*** Opening of Data for review ***
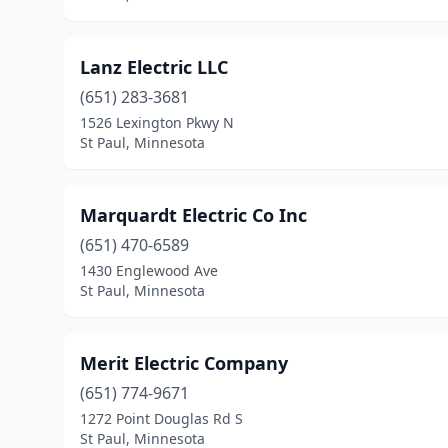
Lanz Electric LLC
(651) 283-3681
1526 Lexington Pkwy N
St Paul, Minnesota
Marquardt Electric Co Inc
(651) 470-6589
1430 Englewood Ave
St Paul, Minnesota
Merit Electric Company
(651) 774-9671
1272 Point Douglas Rd S
St Paul, Minnesota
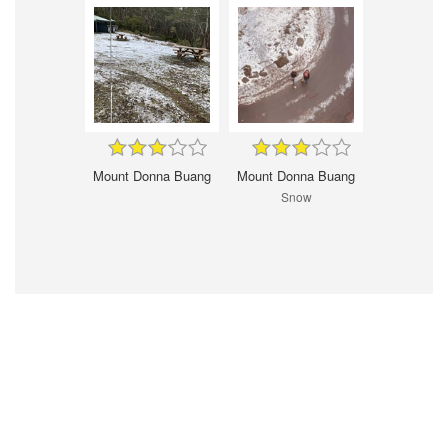
Mount Donna Buang
Mount Donna Buang
Snow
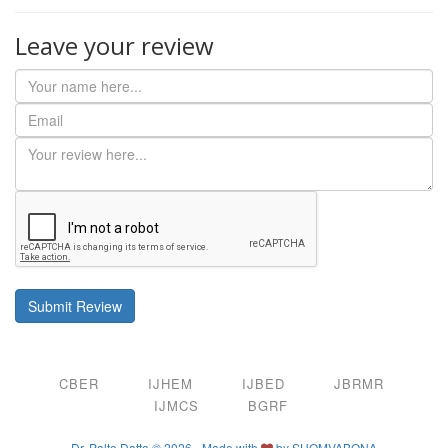
Leave your review
Submit Review
CBER
IJHEM
IJBED
JBRMR
IJMCS
BGRF
Dr. Palto Datta © 2026 - Made with
by
SHOMVABONA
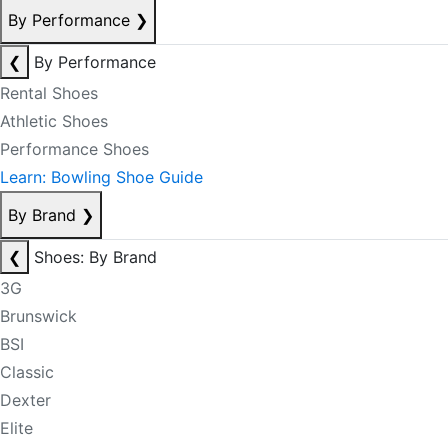
By Performance
❯
❮
By Performance
Rental Shoes
Athletic Shoes
Performance Shoes
Learn: Bowling Shoe Guide
By Brand
❯
❮
Shoes: By Brand
3G
Brunswick
BSI
Classic
Dexter
Elite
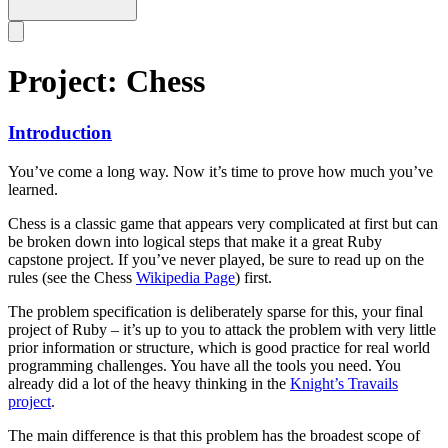
Project: Chess
Introduction
You’ve come a long way. Now it’s time to prove how much you’ve
learned.
Chess is a classic game that appears very complicated at first but can
be broken down into logical steps that make it a great Ruby
capstone project. If you’ve never played, be sure to read up on the
rules (see the Chess
Wikipedia Page
) first.
The problem specification is deliberately sparse for this, your final
project of Ruby – it’s up to you to attack the problem with very little
prior information or structure, which is good practice for real world
programming challenges. You have all the tools you need. You
already did a lot of the heavy thinking in the
Knight’s Travails
project
.
The main difference is that this problem has the broadest scope of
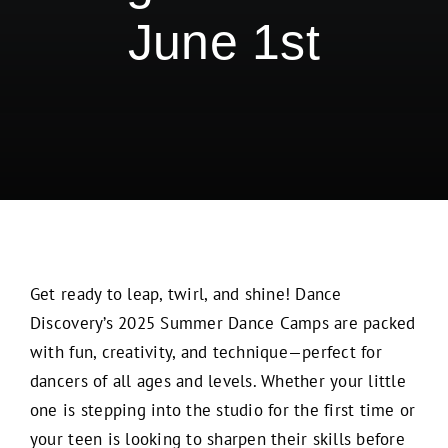
June 1st
Get ready to leap, twirl, and shine! Dance
Discovery’s 2025 Summer Dance Camps are packed
with fun, creativity, and technique—perfect for
dancers of all ages and levels. Whether your little
one is stepping into the studio for the first time or
your teen is looking to sharpen their skills before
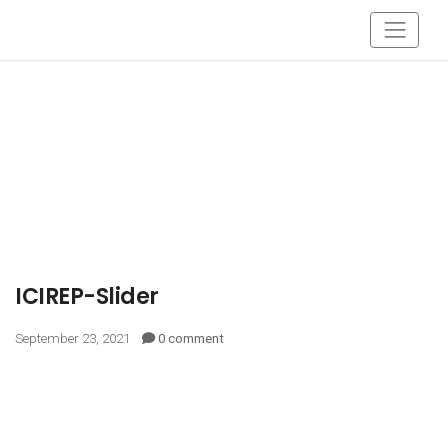
ICIREP-Slider
September 23, 2021
0 comment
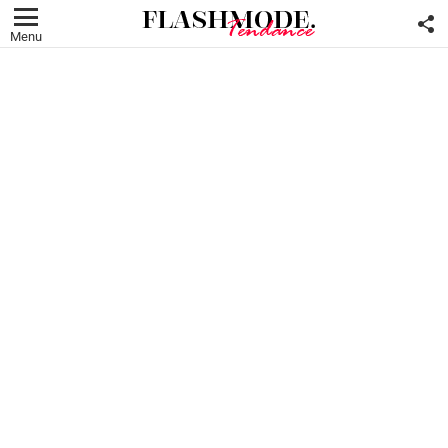
F
U
Menu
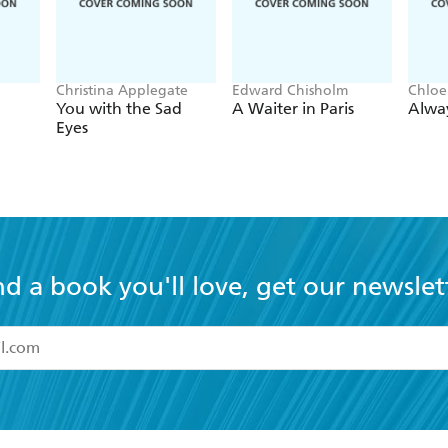
Christina Applegate
Edward Chisholm
Chloe
You with the Sad
A Waiter in Paris
Alwa
Eyes
nd a book you'll love, get our newslet
read and accept the
Terms and Conditions
r 13 years of age
ead and consent to Hachette Australia using my personal in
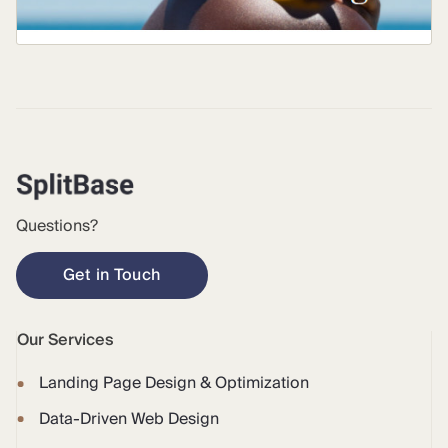
Questions?
Get in Touch
Our Services
Landing Page Design & Optimization
Data-Driven Web Design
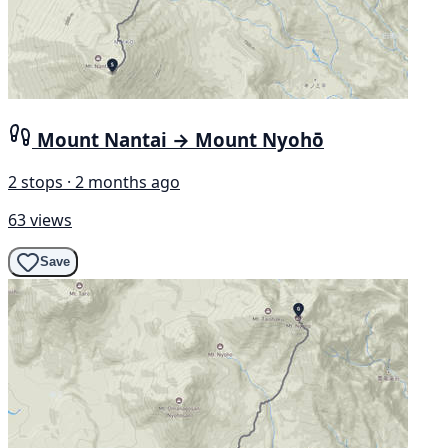
Mount Nantai → Mount Nyohō
2 stops · 2 months ago
63 views
Save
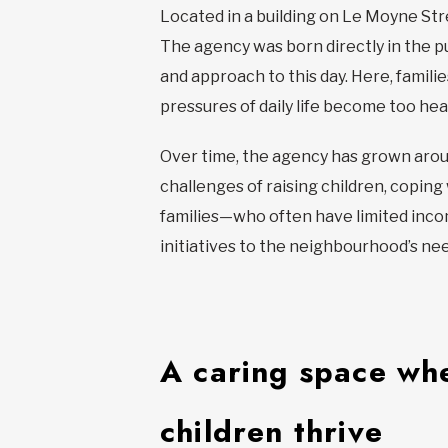
Located in a building on Le Moyne Str
The agency was born directly in the pu
and approach to this day. Here, famil
pressures of daily life become too hea
Over time, the agency has grown aroun
challenges of raising children, copin
families—who often have limited incom
initiatives to the neighbourhood’s ne
A caring space whe
children thrive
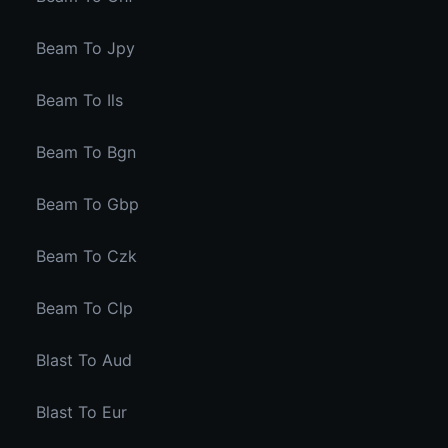
Beam To Jpy
Beam To Ils
Beam To Bgn
Beam To Gbp
Beam To Czk
Beam To Clp
Blast To Aud
Blast To Eur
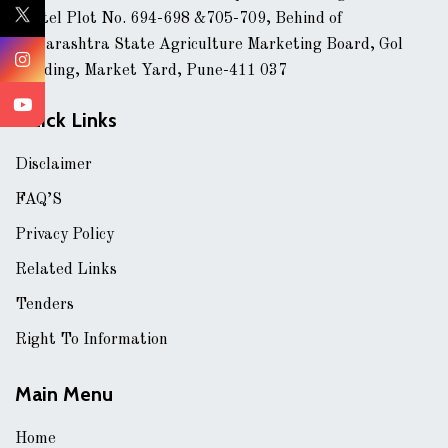
Hostel Plot No. 694-698 &705-709, Behind of
Maharashtra State Agriculture Marketing Board, Gol
Building, Market Yard, Pune-411 037
Quick Links
Disclaimer
FAQ’S
Privacy Policy
Related Links
Tenders
Right To Information
Main Menu
Home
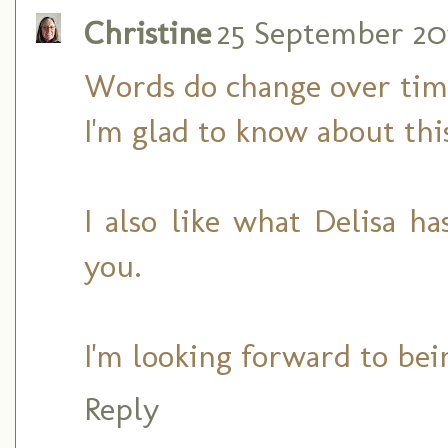
Christine
25 September 2011
Words do change over tim
I'm glad to know about thi
I also like what Delisa h
you.
I'm looking forward to bei
Reply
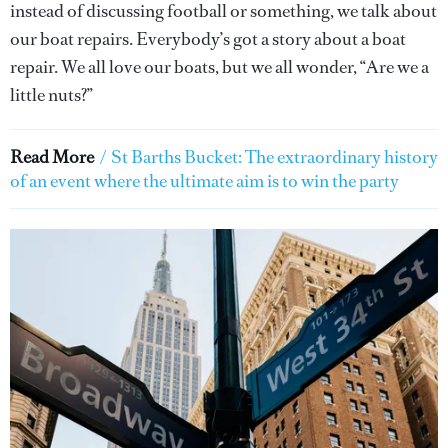
instead of discussing football or something, we talk about
our boat repairs. Everybody’s got a story about a boat
repair. We all love our boats, but we all wonder, “Are we a
little nuts?”
Read More
/
St Barths Bucket: The extraordinary history
of an event where the ultimate aim is to win the party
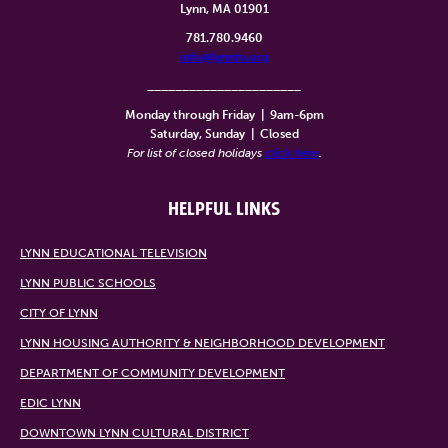
Lynn, MA 01901
781.780.9460
info@lynntv.org
______________________
Monday through Friday
|
9am-6pm
Saturday, Sunday
|
Closed
For list of closed holidays
click here
.
HELPFUL LINKS
LYNN EDUCATIONAL TELEVISION
LYNN PUBLIC SCHOOLS
CITY OF LYNN
LYNN HOUSING AUTHORITY & NEIGHBORHOOD DEVELOPMENT
DEPARTMENT OF COMMUNITY DEVELOPMENT
EDIC LYNN
DOWNTOWN LYNN CULTURAL DISTRICT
*** Close of Data for review ***
Only the lines with the string "problem" are wanted; pick them out of the records above and copy them.

> **Solution to this task**
The problem specification is deliberately sparse for this, your final
project of Ruby – it’s up to you to attack the problem with very little
The main difference is that this problem has the broadest scope of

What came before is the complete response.